As you can see, Adobe does have a patch out, so you don’t need to worry about workarounds like the ones we suggested to circumvent the IE zero-day.
We therefore recommend getting the patch immediately.
Judging by the official Common Vulnerabilities and Exploits (CVE) number, CVE-2014-0515, Adobe may have known about this bug for some time – in contrast, the recent IE zero-day was CVE-2014-1776.
Presumably (though not certainly), this means the vulnerability was responsibly disclosed to Adobe before the first attacks were seen.
Responsible disclosure is where a vendor finds a hole itself, or has the hole reported by someone who doesn’t go public right away, and then fixes it within a reasonable period, deferring public discussion of the details of the bug until a patch is out.
It’s a fair guess, therefore, that before a patch could be finished, tested and scheduled for a suitable Adobe Patch Tueday, one or more crooks also discovered the vulnerability, and how to exploit it, and began to use it in the wild.
Thus the need for a so-called out of band patch not on Adobe’s usual schedule.
With that in mind, Adobe rates this patch Priority 1, Critical.
So you may as well patch just as soon as you can.
â Microsoft ships Flash built into IE 10 and IE 11, and has announced updates for the Flash player in those browsers. Chrome users should also receive automatic updates to the Flash player built into that browser.
The only important thing to remember is that applying this Adobe patch doesn’t do anything to protect you against CVE-2014-1776, the recent Microsoft IE zero-day.

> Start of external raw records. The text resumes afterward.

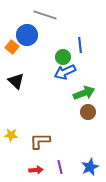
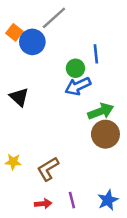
gray line: (45, 15) -> (54, 18), turned -60
orange square: (12, 47) -> (14, 32), moved
brown circle: (88, 112) -> (105, 134), size x1.5
brown L-shape: (40, 141) -> (48, 169), turned -30

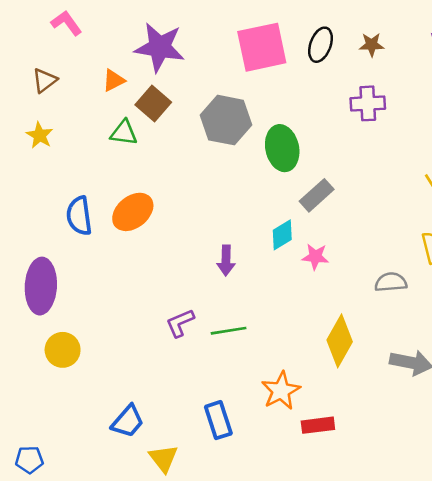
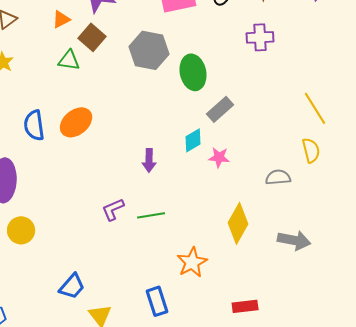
blue rectangle: (218, 420) -> (157, 301), moved
red rectangle: (318, 425) -> (245, 306), moved

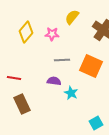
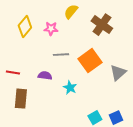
orange square: (91, 66) -> (90, 61), turned 30
purple semicircle: (54, 81) -> (45, 76), moved
brown rectangle: (22, 104) -> (21, 99), turned 30

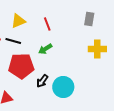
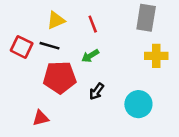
gray rectangle: (89, 19) -> (146, 18), size x1.5
black arrow: (42, 81) -> (97, 91), moved
cyan circle: (63, 87) -> (138, 104), moved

That IE zero-day doesn’t require Flash; it’s just that the currently-known exploits happen to use Flash as a handy “helper toolkit.”
PS. If you use the Adobe Flash Player Distribution page, you will find out how to apply for a free licence to access Adobe’s standalone installers. These installers avoid the foistware in Adobe’s regular installer that some of you have complained about before on Naked Security comments.
Hi, I play Flash games on FB with a lot of people who aren’t programmers (I’m not either but I use Chrome). Is there somewhere I could direct them that makes this easier to understand and easier to get the patch? Thanks!
There are links to help you find Adobe Flash installers in the grey box at the end of the article.
I think the OP might have a point. The articles you guys write are very good, but they do tend to assume a certain level of expertise.
This is OK, in my opinion (after all, not many non-technical people read these), but perhaps something a little more would help:
I suggest you add a short synopsis of the problem at the beginning or end of the article (or in a callout box). If you do it consistently, you could even give it a name, perhaps “bottom line” or something.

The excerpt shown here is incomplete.